Additionally, efforts are underway to improve the efficacy of low dose atropine without associated side effects such as with the use of extended drug release systems. In this respect, contact lenses offer the advantage of serving as a drug release platform and also may contribute to efficacy via optical mechanisms. A study by Hui et al. reported both multifocal and non-multifocal contact lenses of the same materials released the same amount of atropine and pirenzepine over the course of 24 hours8.
Encouragingly, other clinical trials investigating the effect of combination treatment on myopia control are underway. One example is the BAM study investigating the effect of 0.01% atropine and +2.50D add center distance bifocal soft contact lenses9. Furthermore, behavioral modifications such as increased outdoor time could be implemented along with other optical strategies to improve the myopia control treatment efficacy.
In summary, the knowledge base is encouraging for combination strategies involving optical, pharmaceutical and behavioral modifications to prevent or slow myopia progression.
Krupa Philip, BOptom, PhD, is a research scientist with the Brien Holden Vision Institute.
- Holden, B.A., et al., Myopia: a growing global problem with sight-threatening complications. Community Eye Health, 2015. 28(90): p. 35.
- Sankaridurg, P., A less myopic future: what are the prospects? Clin Exp Optom, 2015. 98(6): p. 494-6.
- Wildsoet, C.F., et al., IMI – Interventions Myopia Institute: Interventions for Controlling Myopia Onset and Progression Report. Invest Ophthalmol Vis Sci, 2019. 60(3): p. M106-M131.
- Wolffsohn, J.S., et al., IMI – Myopia Control Reports Overview and Introduction. Invest Ophthalmol Vis Sci, 2019. 60(3): p. M1-M19.
- Shih, Y.F., et al., An intervention trial on efficacy of atropine and multi-focal glasses in controlling myopic progression. Acta Ophthalmol Scand, 2001. 79(3): p. 233-6.
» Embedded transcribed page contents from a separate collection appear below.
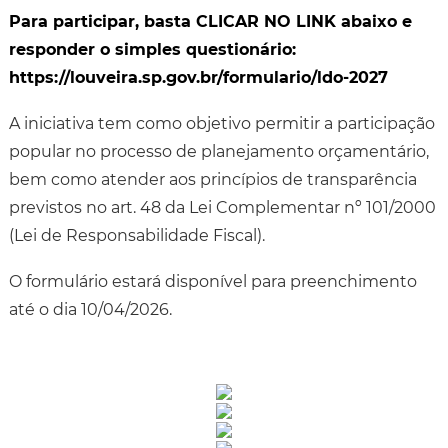
Para participar, basta CLICAR NO LINK abaixo e
responder o simples questionário:
https://
louveira.sp.gov.br/formulario/ldo-2027
A iniciativa tem como objetivo permitir a participação
popular no processo de planejamento orçamentário,
bem como atender aos princípios de transparência
previstos no art. 48 da Lei Complementar nº 101/2000
(Lei de Responsabilidade Fiscal).
O formulário estará disponível para preenchimento
até o dia 10/04/2026.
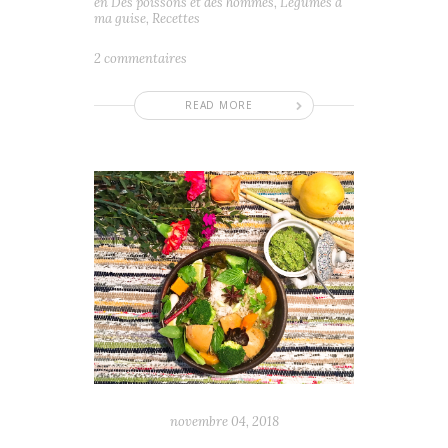
en
Des poissons et des hommes
,
Légumes à
ma guise
,
Recettes
2 commentaires
READ MORE
novembre 04, 2018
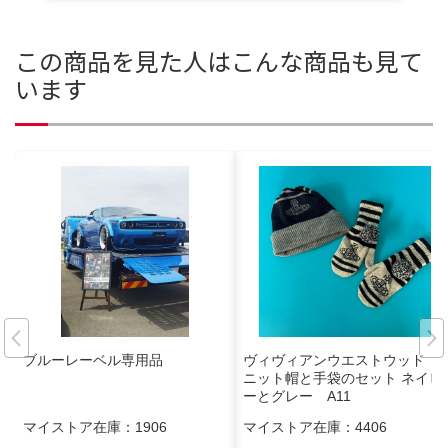
この商品を見た人はこんな商品も見て
います
ブルーレーベル専用品
ヴィヴィアンウエストウッド
ニット帽と手袋のセット ネイビ
ーとグレー A11
マイストア在庫：
1906
マイストア在庫：
4406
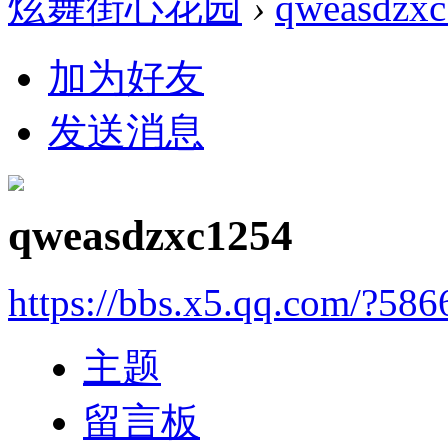
炫舞街心花园
›
qweasdzx
加为好友
发送消息
qweasdzxc1254
https://bbs.x5.qq.com/?586
主题
留言板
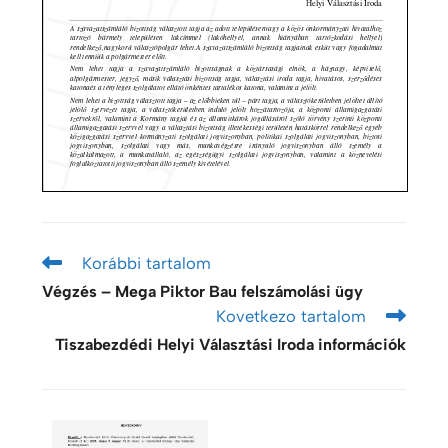
Korábbi tartalom
Végzés – Mega Piktor Bau felszámolási ügy
Kovetkezo tartalom
Tiszabezdédi Helyi Választási Iroda információk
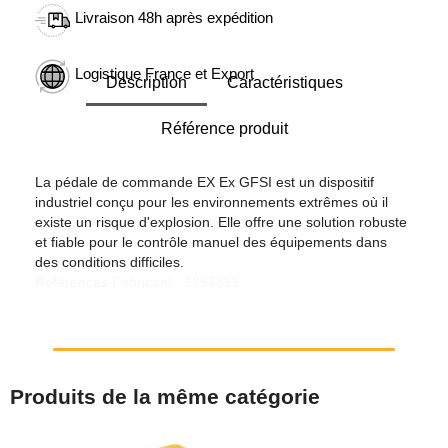
Livraison 48h après expédition
Logistique France et Export
Description
Caractéristiques
Référence produit
La pédale de commande EX Ex GFSI est un dispositif
industriel conçu pour les environnements extrêmes où il
existe un risque d'explosion. Elle offre une solution robuste
et fiable pour le contrôle manuel des équipements dans
des conditions difficiles.
Références Fabricant : 1296855
Produits de la même catégorie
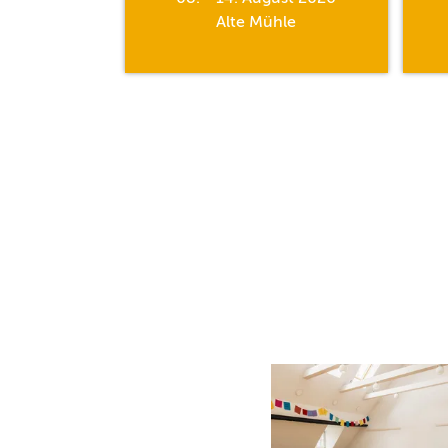
hle
Alte Mühle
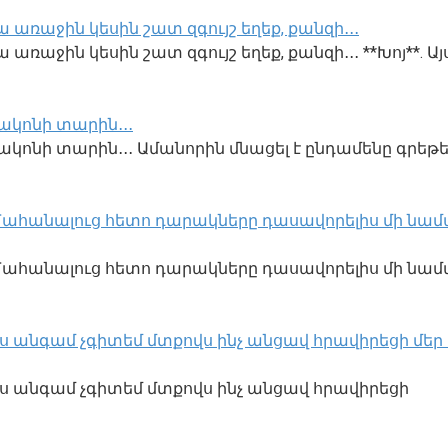
 առաջին կեսին շատ զգույշ եղեք, քանզի․․․
առաջին կեսին շատ զգույշ եղեք, քանզի․․․ **Խոյ**. Այ
ակոնի տարին․․․
կոնի տարին․․․ Ամանորին մնացել է ընդամենը գրեթե
․ Մահանալուց հետո դարակները դասավորելիս մի նամա
ք․ Մահանալուց հետո դարակները դասավորելիս մի նա
ս անգամ չգիտեմ մտքովս ինչ անցավ հրավիրեցի մեր տու
 էս անգամ չգիտեմ մտքովս ինչ անցավ հրավիրեցի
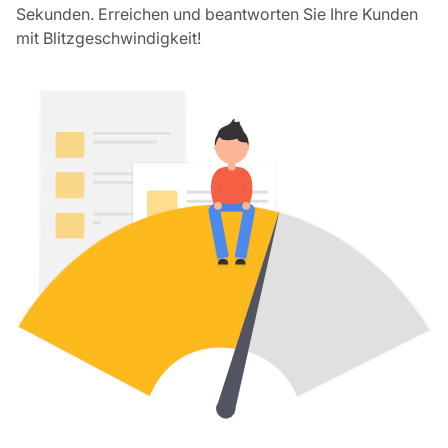
Sekunden. Erreichen und beantworten Sie Ihre Kunden
mit Blitzgeschwindigkeit!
- Wan, L., et al., The Synergistic Effects of Orthokeratology and Atropine in Slowing the Progression of Myopia. J Clin Med, 2018. 7(9).
- Kinoshita, N., et al., Additive effects of orthokeratology and atropine 0.01% ophthalmic solution in slowing axial elongation in children with myopia: first year results. Jpn J Ophthalmol, 2018. 62(5): p. 544-553.
- Hui, A., et al., In vitro release of two anti-muscarinic drugs from soft contact lenses. Clin Ophthalmol, 2017. 11: p. 1657-1665.
- Huang, J., et al., Bifocal & Atropine in Myopia Study: Baseline Data and Methods. Optom Vis Sci, 2019. 96(5): p. 335-344.